■ Task brief
Type out every line below exactly as it reads.

════════════════

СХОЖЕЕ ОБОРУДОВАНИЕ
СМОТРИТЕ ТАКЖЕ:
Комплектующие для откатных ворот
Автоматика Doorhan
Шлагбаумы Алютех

════════════════

■ Result of the task
СХОЖЕЕ ОБОРУДОВАНИЕ
СМОТРИТЕ ТАКЖЕ:
Комплектующие для откатных ворот
Автоматика Doorhan
Шлагбаумы Алютех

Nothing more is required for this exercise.